### Task goal
Since the records include pictures, leave those out while you reproduce exactly and only the lines from the one containing "automation for HR service needs." through the one containing "RTTLS allows the", inclusive.

### Input data
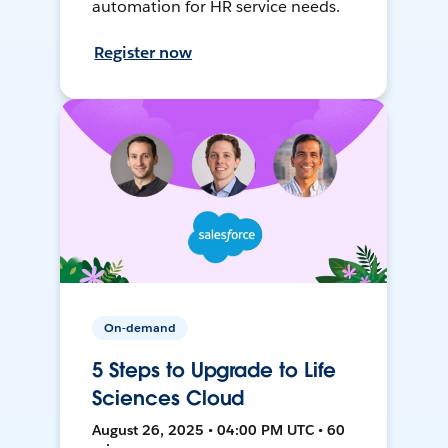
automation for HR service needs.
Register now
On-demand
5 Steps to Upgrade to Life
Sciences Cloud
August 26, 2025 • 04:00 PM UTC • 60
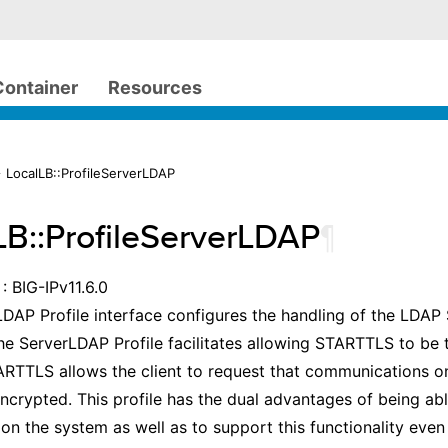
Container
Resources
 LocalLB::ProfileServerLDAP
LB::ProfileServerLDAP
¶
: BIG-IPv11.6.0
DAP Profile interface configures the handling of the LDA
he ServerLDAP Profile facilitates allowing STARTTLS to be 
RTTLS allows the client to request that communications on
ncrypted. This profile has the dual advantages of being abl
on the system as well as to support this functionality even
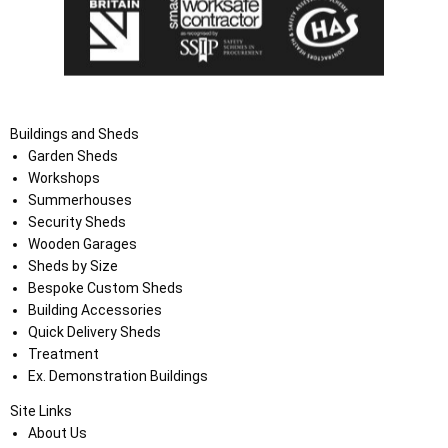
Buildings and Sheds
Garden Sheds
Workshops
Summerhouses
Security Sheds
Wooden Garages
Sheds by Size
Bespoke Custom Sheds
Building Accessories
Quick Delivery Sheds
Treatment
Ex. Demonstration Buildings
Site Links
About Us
--
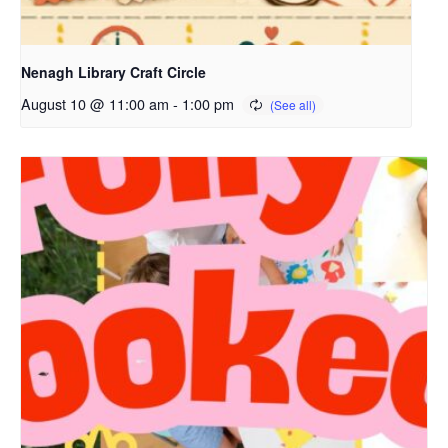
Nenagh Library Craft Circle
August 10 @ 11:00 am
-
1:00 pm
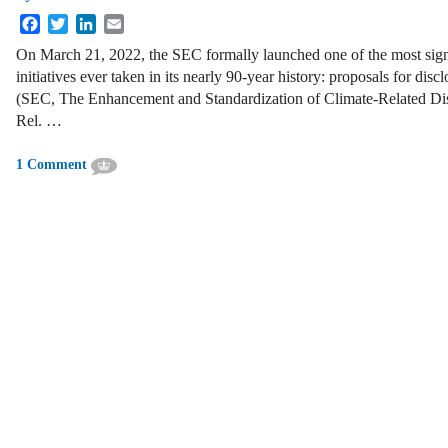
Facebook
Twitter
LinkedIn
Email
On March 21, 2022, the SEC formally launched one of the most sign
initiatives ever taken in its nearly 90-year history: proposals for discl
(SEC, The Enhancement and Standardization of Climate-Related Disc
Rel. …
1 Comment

### Result
automation for HR service needs.
Register now
On-demand
5 Steps to Upgrade to Life
Sciences Cloud
August 26, 2025 • 04:00 PM UTC • 60
Container
Resources
 LocalLB::ProfileServerLDAP
LB::ProfileServerLDAP
¶
: BIG-IPv11.6.0
DAP Profile interface configures the handling of the LDA
he ServerLDAP Profile facilitates allowing STARTTLS to be 
RTTLS allows the client to request that communications on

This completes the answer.